I had the pleasure of attending the 2025 PHP UK Conference in London on 19th of February. The speakers were amazing, and each session gave us practical tips on the challenges we face as software developers and the cutting-edge tech being developed by other developers.
The conference had two tracks concurrently running most of the day, so you could choose which talks were most interesting. Luckily, I was there with a work colleague, so we were able to cover both tracks and not miss out on any talks. I have highlighted some of the talks that really inspired me to think differently and unlock a toolkit of ideas to level up my developer skills.
Craig Francis talked about “Ending Injection Vulnerabilities,” a topic that every developer should know about. Even though PHP has improved, SQL injection attacks still happen a lot. Craig showed us real-world examples that were used in production which left many reviewing their code bases. He stressed that languages make it easy to add vulnerable code with just one line of code (which works), but it’s harder to make secure code with several lines of code – something that should change by making secure code just as easy to write as insecure one. He also said that escaping inputs or using Object-Relational Mapping (ORM like Eloquent) isn’t enough. Instead, we should take a “zero-trust” approach to any data that users send and make sure that security principles like using prepared statements and validating every user input are followed. On top of that, we should make sure that we actually use the functions provided by these ORMs as they’re meant to be used, so we don’t open backdoors on otherwise secure code.
Liam Hammett’s session, “Beyond Requests: Supercharging API Monitoring with Guzzle Middleware,” was a real eye-opener for me. I have used Guzzle before, but Liam showed me how to use middleware to log requests, view traces, and observe metrics. This way, I can easily monitor my application’s performance. He also showed us how to use Graphana, Tempo, Prometheus, and Loki to monitor different log levels and API telemetry from our application. We have a few apps that could really benefit from this kind of logging and monitoring, like our Class Group Builder, Bulk unenrol tool or our infrastructure servers that currently host the Short Courses Platform.
Ivo Lukac’s shared “Learn to Appreciate Legacy,” a heartwarming story about a fictional developer named Zed, was also really moving. Through Zed’s struggles with a messy and old codebase, Ivo showed us how legacy code often contains important business logic and institutional knowledge. It hit home for me because I have often complained about “legacy code” that we have running on some of our old apps, instead of seeing its value. Ivo’s positive outlook has me rethinking how I approach maintenance work. He shared some strategies for maintaining and refactoring such code without breaking everything and leaving every file that you’ve worked on better than you found it. The lesson? Legacy code is just code that’s been pushed to production!
Finally, Kevin Dunglas closed off the talks with “Give Your PHP Apps Superpowers with FrankenPHP”. This modern PHP server, built on Caddy, handles concurrency easily and supports real-time features out of the box. It also boosts performance by preloading classes. The “worker mode” was the coolest part for me, as it lets you run persistent processes for tasks like queued jobs without external services. I can’t wait to try it on a side project, maybe a chat app, and see how it simplifies my workflow. As far as I could tell, for developers, it’s a game-changer, combining PHP’s simplicity with the enterprise-grade power of Go.
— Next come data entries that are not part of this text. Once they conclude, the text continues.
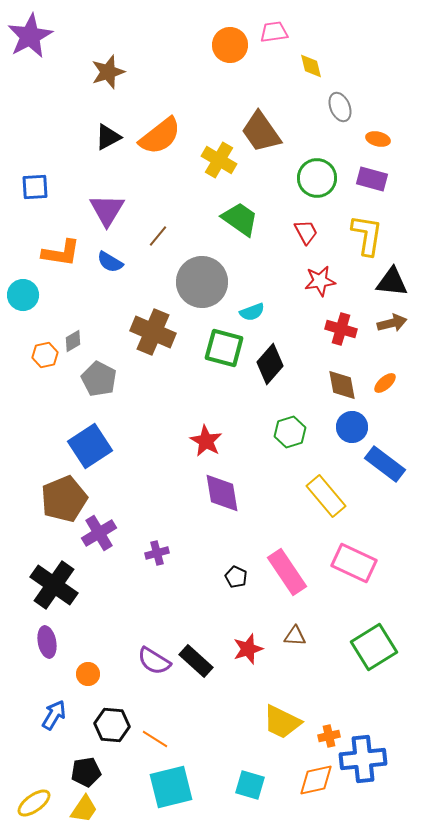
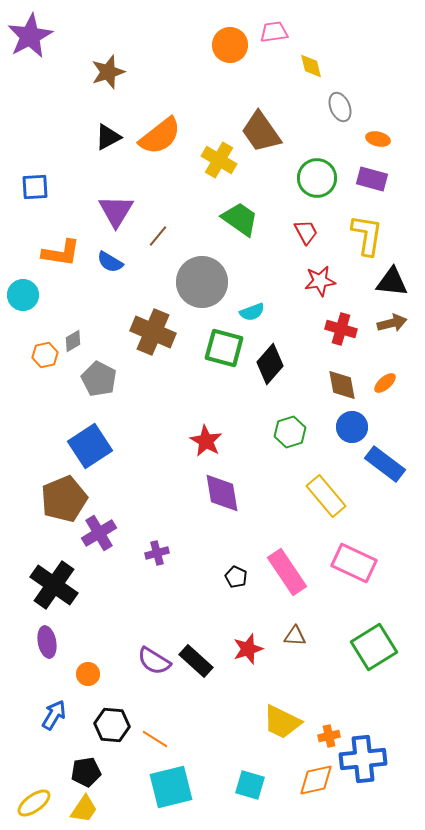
purple triangle at (107, 210): moved 9 px right, 1 px down
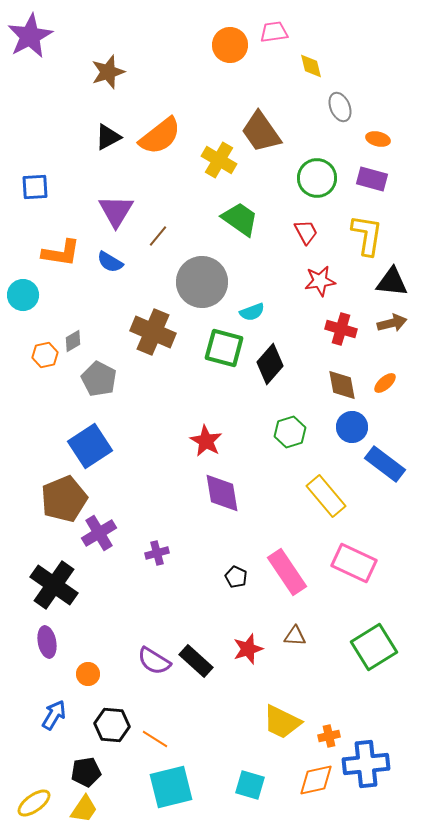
blue cross at (363, 759): moved 3 px right, 5 px down
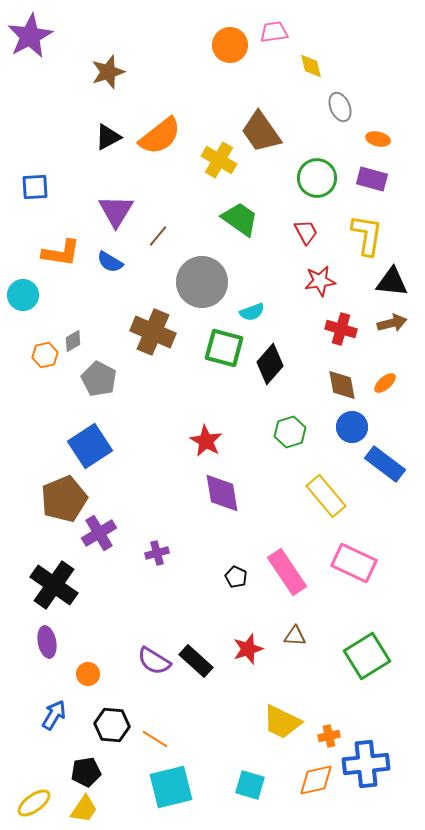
green square at (374, 647): moved 7 px left, 9 px down
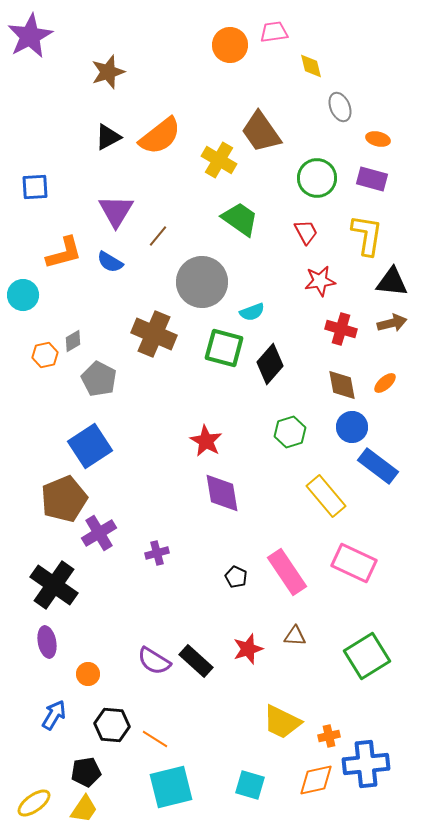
orange L-shape at (61, 253): moved 3 px right; rotated 24 degrees counterclockwise
brown cross at (153, 332): moved 1 px right, 2 px down
blue rectangle at (385, 464): moved 7 px left, 2 px down
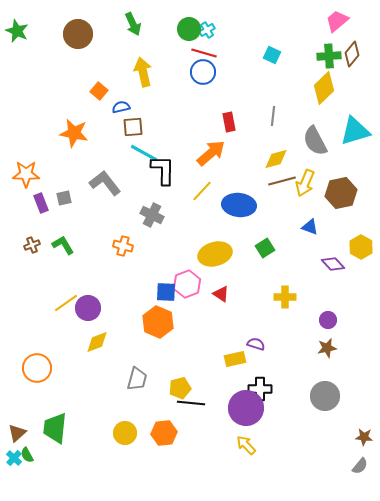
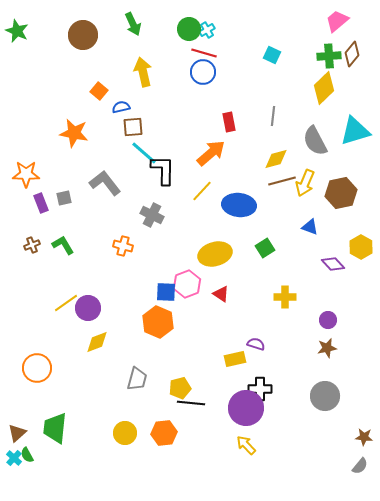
brown circle at (78, 34): moved 5 px right, 1 px down
cyan line at (144, 153): rotated 12 degrees clockwise
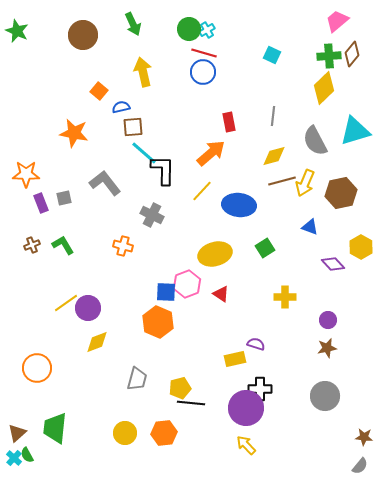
yellow diamond at (276, 159): moved 2 px left, 3 px up
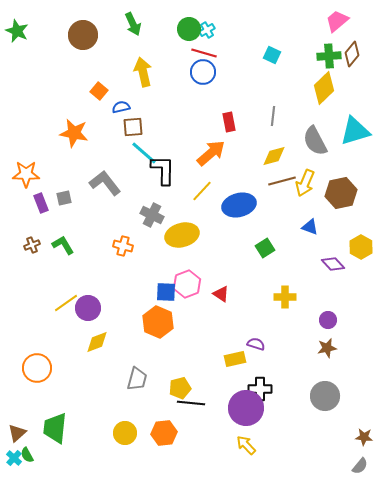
blue ellipse at (239, 205): rotated 20 degrees counterclockwise
yellow ellipse at (215, 254): moved 33 px left, 19 px up
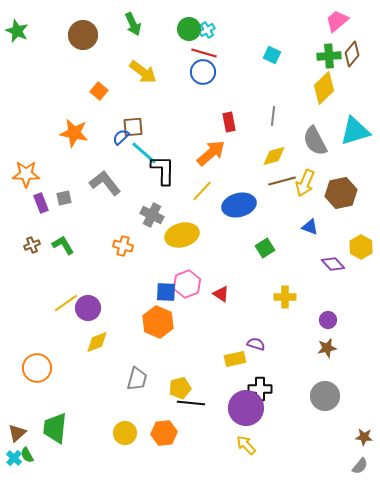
yellow arrow at (143, 72): rotated 140 degrees clockwise
blue semicircle at (121, 107): moved 30 px down; rotated 30 degrees counterclockwise
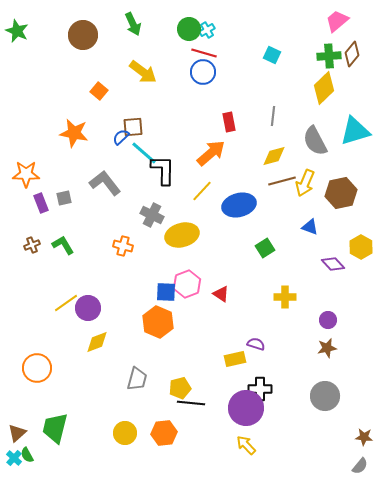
green trapezoid at (55, 428): rotated 8 degrees clockwise
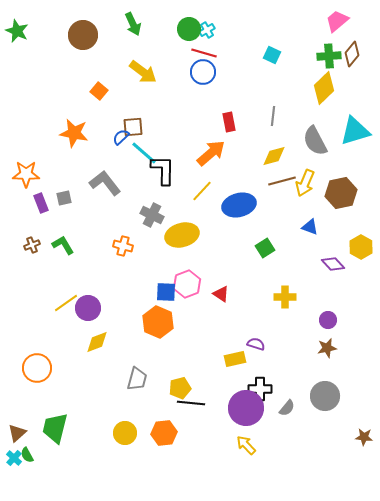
gray semicircle at (360, 466): moved 73 px left, 58 px up
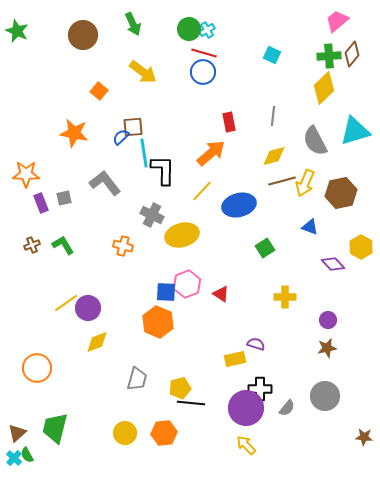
cyan line at (144, 153): rotated 40 degrees clockwise
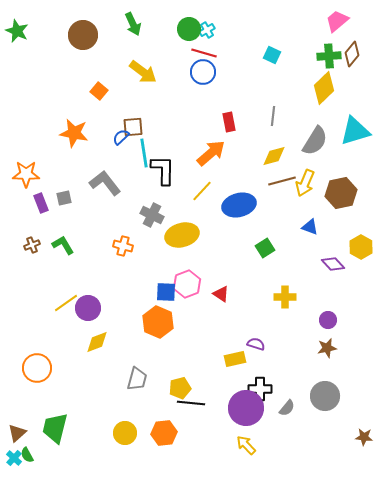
gray semicircle at (315, 141): rotated 120 degrees counterclockwise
With so many exciting talks happening at the same time on two tracks, it’s easy to miss out on others. It would be awesome if the organisers could split the talks over two days so everyone can hear everything. On the bright side, this conference made me realise that PHP is still evolving and there’s always something new and exciting coming from the community.
As I get back to my projects, I’m inspired to pay closer attention to every input, monitor APIs smartly, respect legacy code, and use tools that push PHP to its limits. Conferences aren’t just about learning new tricks—they remind us why we love this craft. We have the chance to build a better world, one line of code at a time!